Hi Paramod & Fellow toasters users,
Thanks for all of the help and info. I tried adding the -mount option to the export file, but it made no change in the problem. I did find the correction to the problem though. Options cifs.nfs_root_ignore_acl was set to ON. When I turned it off everything works just the way it should. Dose any one know what cifs.nfs_root_ignore_acl dose? Should it not be switch off?
Thanks,
Blake
-----Original Message----- From: Pramod [mailto:pramod@apara.com] Sent: Friday, November 08, 2002 9:32 PM To: Blake Folgner Subject: Re: ETC Access Problem
Dunno if you have already tried this but have you tried giving permission specifically to the server you are trying to access. Give the -root and -mount options to the host which you are trying to access and after re-exporting, try mounting again.
Thanks Pramod ----- Original Message ----- From: Blake Folgner mailto:blake@webrunners.com To: toasters@mathworks.com Sent: Saturday, November 09, 2002 9:51 AM Subject: ETC Access Problem
Hello,
I'm having a problem accessing the etc folder on the netapp from my linux servers. Below is a copy of my exports file.
/vol/vol0/home /vol/vol0/etc /vol/vol0
When I try to mount /vol/vol0 or /vol/vol0/etc on any of my linux servers I get permission denied. Even if I try to mount from the administrative host it gives me this error message. Dose anyone have any idea on what could cause this and how to fix it? This is an F760 filer running 6.1.2R1. Thanks for your help.
Blake
options cifs.nfs_root_ignore_acl can be thought of the opposite to your /etc/usermap.cfg where it maps Administrator == root.
The usermap.cfg file says "If you see the domain administrator, treat him/her like root for any files/directories with Unix permissions. This is handy if you are using Unix (or mixed with Unix permissions on the file/directory) on the volume or qtree (hope that made sense.)
"cifs.nfs_root_ignore_acl on" is the opposite. If you have NTFS semantics on your directory/file/qtree/volume turning this option on says "If I have NFS root permissions, then I'm god!" Very handy if you're like me and use a Unix system to do administration, ONTAP updates, etc. Of course this assumes you have the exports file setup properly to allow that Unix host root access.
--Chuck Tomasi --Corp. Systems Administrator --Plexus Corp.
On Saturday, November 9, 2002, at 03:33 AM, Blake Folgner wrote:
Hi Paramod & Fellow toasters users,
Thanks for all of the help andinfo. I tried adding the –mount option to the export file, but it made no change in the problem. I did find the correction to the problem though. Options cifs.nfs_root_ignore_acl was set to ON. When I turned it off everything works just the way it should. Dose any one know what cifs.nfs_root_ignore_acl dose?
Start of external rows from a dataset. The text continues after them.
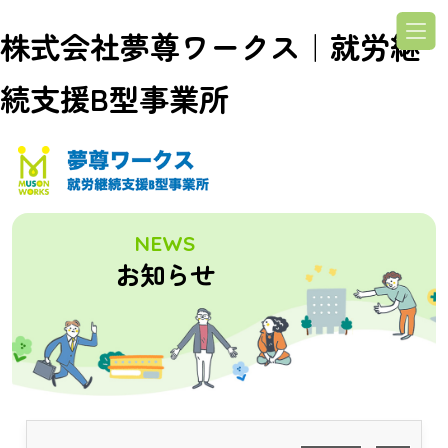
株式会社夢尊ワークス｜就労継
続支援B型事業所
NEWS
お知らせ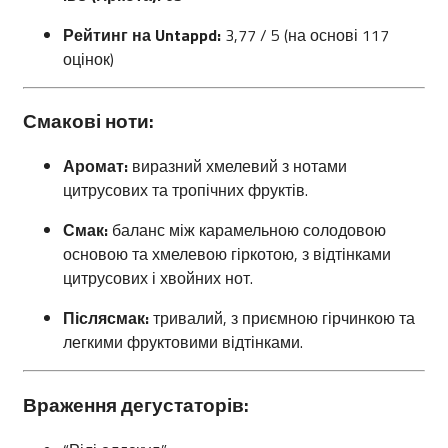
Рейтинг на Untappd:
3,77 / 5 (на основі 117
оцінок)
Смакові ноти:
Аромат:
виразний хмелевий з нотами
цитрусових та тропічних фруктів.
Смак:
баланс між карамельною солодовою
основою та хмелевою гіркотою, з відтінками
цитрусових і хвойних нот.
Післясмак:
тривалий, з приємною гірчинкою та
легкими фруктовими відтінками.
Враження дегустаторів: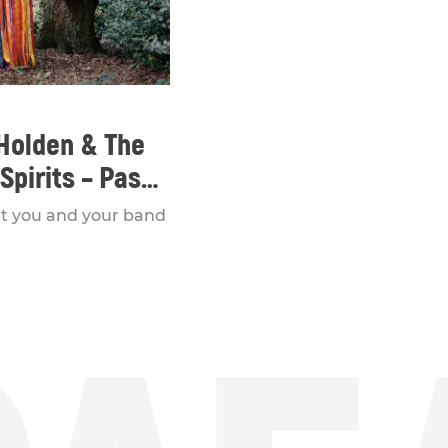
Holden & The
Spirits – Pass
 The Fire
at you and your band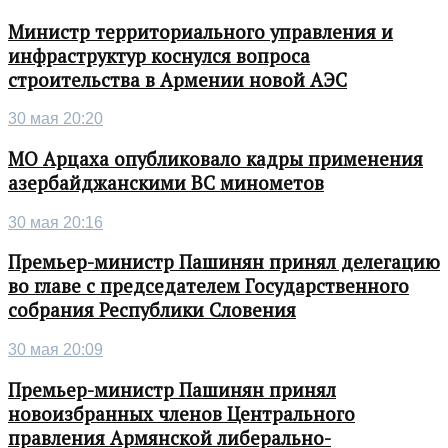
Министр территориального управления и
инфраструктур коснулся вопроса
строительства в Армении новой АЭС
30 мая 20:20
МО Арцаха опубликовало кадры применения
азербайджанскими ВС минометов
30 мая 20:16
Премьер-министр Пашинян принял делегацию
во главе с председателем Государственного
собрания Республики Словения
30 мая 20:09
Премьер-министр Пашинян принял
новоизбранных членов Центрального
правления Армянской либерально-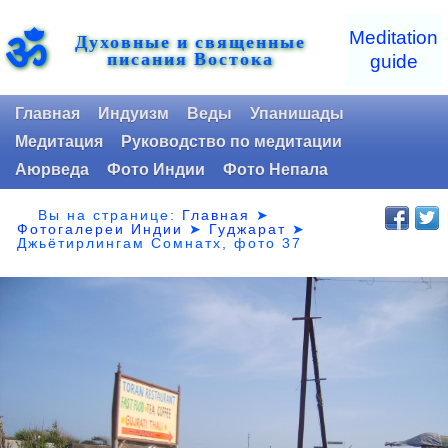
ॐ
Meditation
Духовные и священные
писания Востока
guide
Главная
Индуизм
Веды
Упанишады
Медитация
Руководство по медитации
Аюрведа
Фото Индии
Фото Непала
Вы на странице:
Главная
➤
Фотогалереи Индии
➤
Гуджарат
➤
Джьётирлингам Сомнатх, фото 37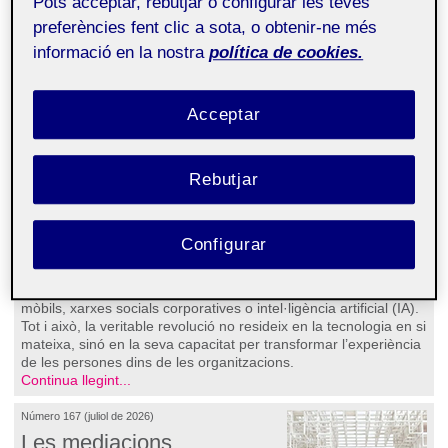
Pots acceptar, rebutjar o configurar les teves
la tecnologia dissenyen experiències
preferències fent clic a sota, o obtenir-ne més
Anna Albert Planell
informació en la nostra
política de cookies.
Acceptar
Rebutjar
Configurar
Durant anys, la transformació digital de les organitzacions s’ha
associat a la incorporació de noves eines: intranets, aplicacions
mòbils, xarxes socials corporatives o intel·ligència artificial (IA).
Tot i això, la veritable revolució no resideix en la tecnologia en si
mateixa, sinó en la seva capacitat per transformar l’experiència
de les persones dins de les organitzacions.
Continua llegint...
Número 167 (juliol de 2026)
Les mediacions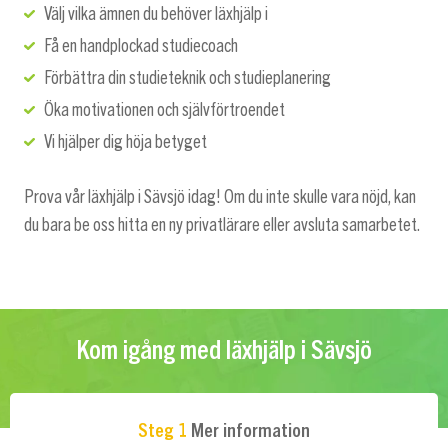
Välj vilka ämnen du behöver läxhjälp i
Få en handplockad studiecoach
Förbättra din studieteknik och studieplanering
Öka motivationen och självförtroendet
Vi hjälper dig höja betyget
Prova vår läxhjälp i Sävsjö idag! Om du inte skulle vara nöjd, kan
du bara be oss hitta en ny privatlärare eller avsluta samarbetet.
Kom igång med läxhjälp i Sävsjö
Steg 1
Mer information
Should it not be switch off?
Thanks,
Blake
-----Original Message----- From: Pramod [mailto:pramod@apara.com] Sent:Friday, November 08, 20029:32 PM To: Blake Folgner Subject: Re: ETC Access Problem
Dunno if you have already tried this but have you tried giving permission specifically to the server you are trying to access. Give the -root and -mount options to the host which you are trying to access and after re-exporting, try mounting again.
Thanks
Pramod
----- Original Message -----
From:Blake Folgner
To:toasters@mathworks.com
Sent:Saturday, November 09, 2002 9:51 AM
Subject:ETC Access Problem
Hello,
I’m having a problem accessing the etc folder on the netapp from my linux servers. Below is a copy of my exports file.
/vol/vol0/home
/vol/vol0/etc
/vol/vol0
When I try to mount /vol/vol0 or /vol/vol0/etc on any of my linux servers I get permission denied. Even if I try to mount from the administrative host it gives me this error message. Dose anyone have any idea on what could cause this and how to fix it? This is an F760 filer running 6.1.2R1. Thanks for your help.
Blake
-- There are only 10 kinds of people in this world; those who know binary and those who don't.